Thursday, September 17, 2009

[QnA] Test: USB stick mounting

This should be a fundamental issue, but I've had no idea how to mount a USB stick manually. It's convenient to let the system auto-mount the USB stick, but it's also make me feel unsatisfied. I just want to mount the device by myself!

PART I. To Mount It

1.1 Identify the device

So I start to find some information and to test the manual mounting with my USB stick. The first thing needed is to find out which device stands for my Sony USB stick.

$ sudo fdisk -l

I used the fdisk command before and after I plugged the USB stick, then from the differences of output message I know the /dev/hdb1 stands for my USB stick. Then I tried to mount it by typing

$ sudo mount /dev/hdb1 /media/sonyusb

and got ``mount: mount point /media/sonyusb does not exist.'' I searched the reason and found that I have to create the /media/sonyusb before I mount anything to it.
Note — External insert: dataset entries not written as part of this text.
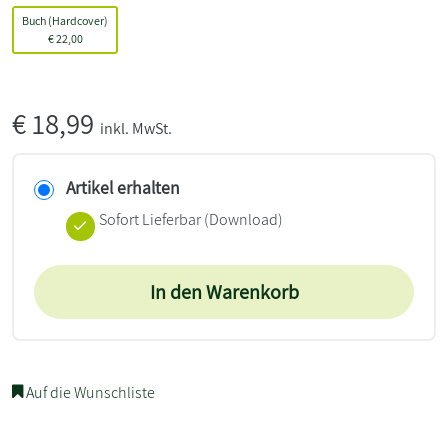
Buch (Hardcover)
€
22,00
€
18,99
inkl. MwSt.
Artikel erhalten
Sofort Lieferbar (Download)
In den Warenkorb
Auf die Wunschliste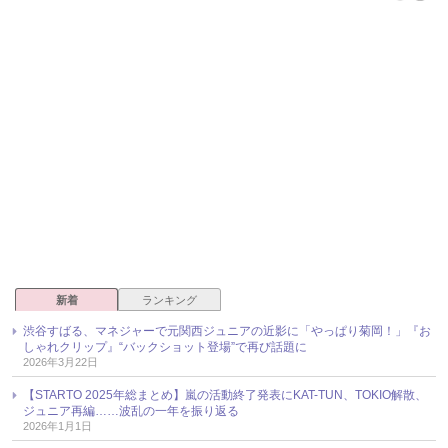
新着
ランキング
渋谷すばる、マネジャーで元関西ジュニアの近影に「やっぱり菊岡！」『お
しゃれクリップ』“バックショット登場”で再び話題に
2026年3月22日
【STARTO 2025年総まとめ】嵐の活動終了発表にKAT-TUN、TOKIO解散、
ジュニア再編……波乱の一年を振り返る
2026年1月1日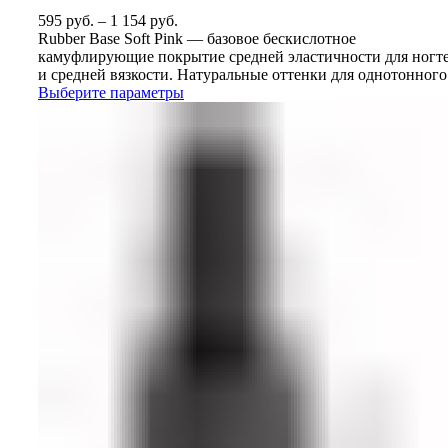
595
руб.
–
1 154
руб.
Rubber Base Soft Pink — базовое бескислотное
камуфлирующие покрытие средней эластичности для ногт
и средней вязкости. Натуральные оттенки для однотонного
Выберите параметры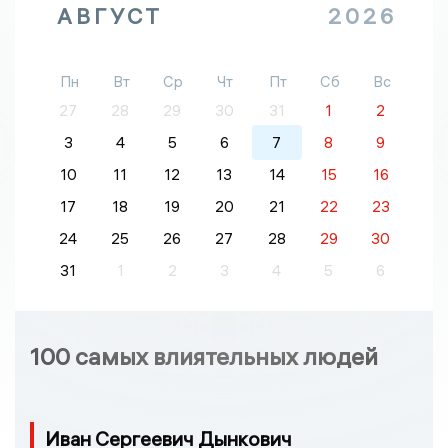
АВГУСТ
2026
Пн
Вт
Ср
Чт
Пт
Сб
Вс
27
28
29
30
31
1
2
3
4
5
6
7
8
9
10
11
12
13
14
15
16
17
18
19
20
21
22
23
24
25
26
27
28
29
30
31
1
2
3
4
5
6
100 самых влиятельных людей
Иван Сергеевич Дынкович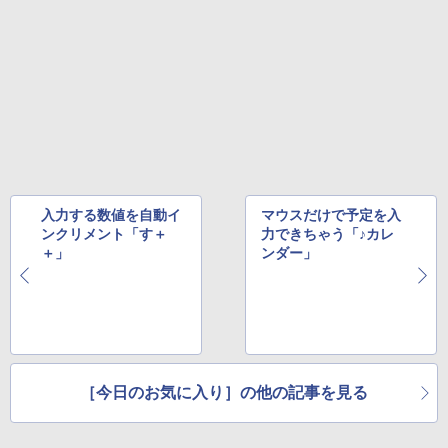
入力する数値を自動イ
マウスだけで予定を入
ンクリメント「す＋
力できちゃう「♪カレ
＋」
ンダー」
［今日のお気に入り］の他の記事を見る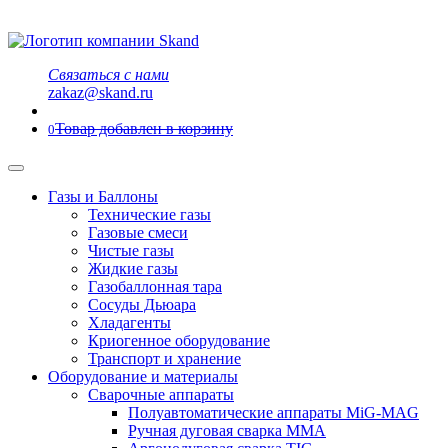
Связаться с нами
zakaz@skand.ru
Товар добавлен в корзину
0
Газы и Баллоны
Технические газы
Газовые смеси
Чистые газы
Жидкие газы
Газобаллонная тара
Сосуды Дьюара
Хладагенты
Криогенное оборудование
Транспорт и хранение
Оборудование и материалы
Сварочные аппараты
Полуавтоматические аппараты MiG-MAG
Ручная дуговая сварка MMA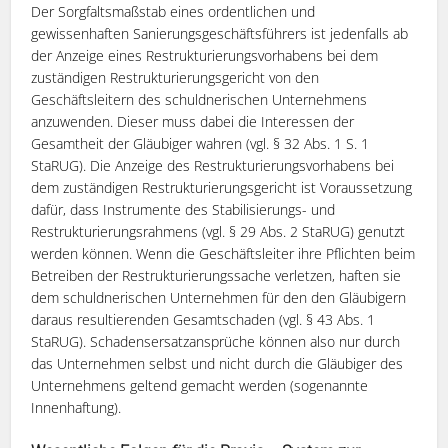
Der Sorgfaltsmaßstab eines ordentlichen und
gewissenhaften Sanierungsgeschäftsführers ist jedenfalls ab
der Anzeige eines Restrukturierungsvorhabens bei dem
zuständigen Restrukturierungsgericht von den
Geschäftsleitern des schuldnerischen Unternehmens
anzuwenden. Dieser muss dabei die Interessen der
Gesamtheit der Gläubiger wahren (vgl. § 32 Abs. 1 S. 1
StaRUG). Die Anzeige des Restrukturierungsvorhabens bei
dem zuständigen Restrukturierungsgericht ist Voraussetzung
dafür, dass Instrumente des Stabilisierungs- und
Restrukturierungsrahmens (vgl. § 29 Abs. 2 StaRUG) genutzt
werden können. Wenn die Geschäftsleiter ihre Pflichten beim
Betreiben der Restrukturierungssache verletzen, haften sie
dem schuldnerischen Unternehmen für den den Gläubigern
daraus resultierenden Gesamtschaden (vgl. § 43 Abs. 1
StaRUG). Schadensersatzansprüche können also nur durch
das Unternehmen selbst und nicht durch die Gläubiger des
Unternehmens geltend gemacht werden (sogenannte
Innenhaftung).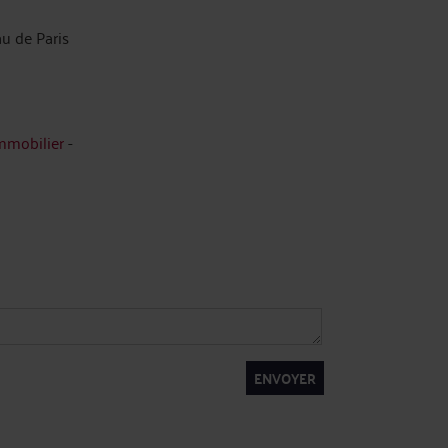
u de Paris
immobilier
-
ENVOYER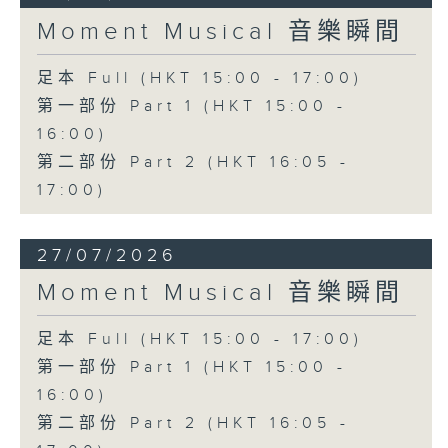
Moment Musical 音樂瞬間
足本 Full (HKT 15:00 - 17:00)
第一部份 Part 1 (HKT 15:00 -
16:00)
第二部份 Part 2 (HKT 16:05 -
17:00)
27/07/2026
Moment Musical 音樂瞬間
足本 Full (HKT 15:00 - 17:00)
第一部份 Part 1 (HKT 15:00 -
16:00)
第二部份 Part 2 (HKT 16:05 -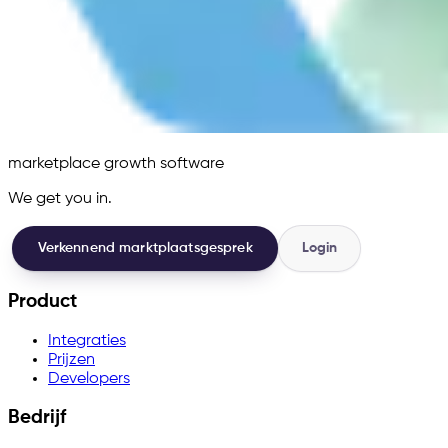
marketplace growth software
We get you in.
Verkennend marktplaatsgesprek
Login
Product
Integraties
Prijzen
Developers
Bedrijf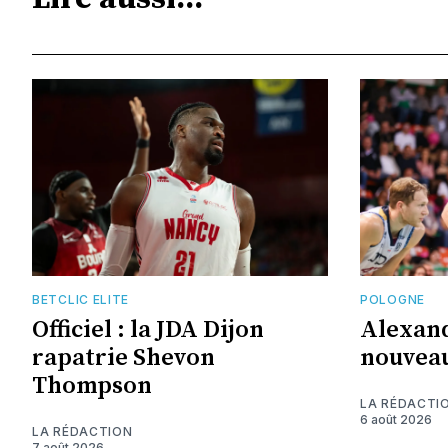
BETCLIC ELITE
POLOGNE
Officiel : la JDA Dijon
Alexand
rapatrie Shevon
nouveau
Thompson
LA RÉDACTI
6 août 2026
LA RÉDACTION
7 août 2026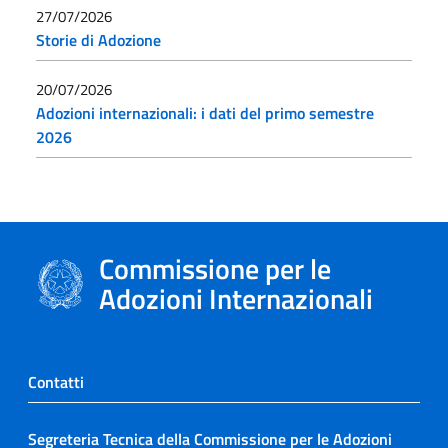
27/07/2026
Storie di Adozione
20/07/2026
Adozioni internazionali: i dati del primo semestre
2026
Commissione per le
Adozioni Internazionali
Contatti
Segreteria Tecnica della Commissione per le Adozioni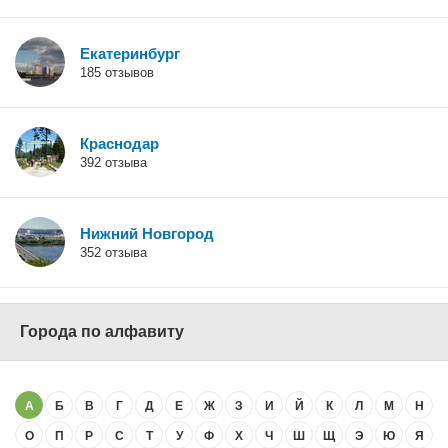
Екатеринбург
185 отзывов
Краснодар
392 отзыва
Нижний Новгород
352 отзыва
Города по алфавиту
А
Б
В
Г
Д
Е
Ж
З
И
Й
К
Л
М
Н
О
П
Р
С
Т
У
Ф
Х
Ч
Ш
Щ
Э
Ю
Я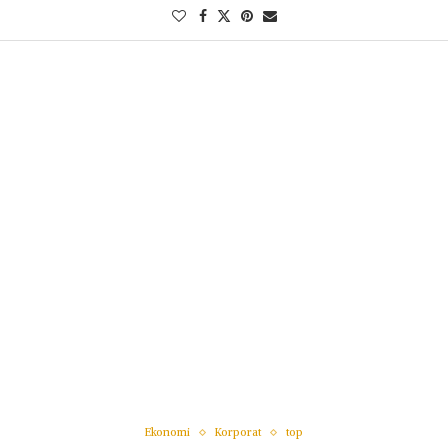
Ekonomi
Korporat
top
At the same time, I recalled that everything in Linux is treated as a file, including a device.

1.2 Make a folder for the mounting

$ sudo mkdir /media/sonyusb
$ sudo mount /dev/hdb1 /media/sonyusb

This time I mounted the USB stick, but when I listed the files inside it, some filenames contained Chinese characters showed question marks. I guess this was about unicode or something like that. To solve this problem, I found the option ``iocharset=ustf'' can make it.

1.3 Use iocharset to show unicode filenames correctly

$ sudo mount /dev/sdb1 /media/sonyusb/ -o iocharset=utf8

With the option, I can mount my Sony USB stick succesfully without any problem! :-)

PART II. Some More Tests

After knowing how to manually mount the USB stick, I continued to test something. Here are some results.

2.1 Unmount conflict between CLI and GUI

If the USB stick has been mounted by sudo command in the CLI, then an error message will pop up when you try to unmount the mounted device.

Therefore, if you mount the device via CLI manually, just unmount it also in command line.

2.2 Remove the folder after unmount

After the USB stick has been unmounted, the mounting point (i.e. the previously created folder) won't be removec automatically. If you want to delete the mounting point, it can be remove manually.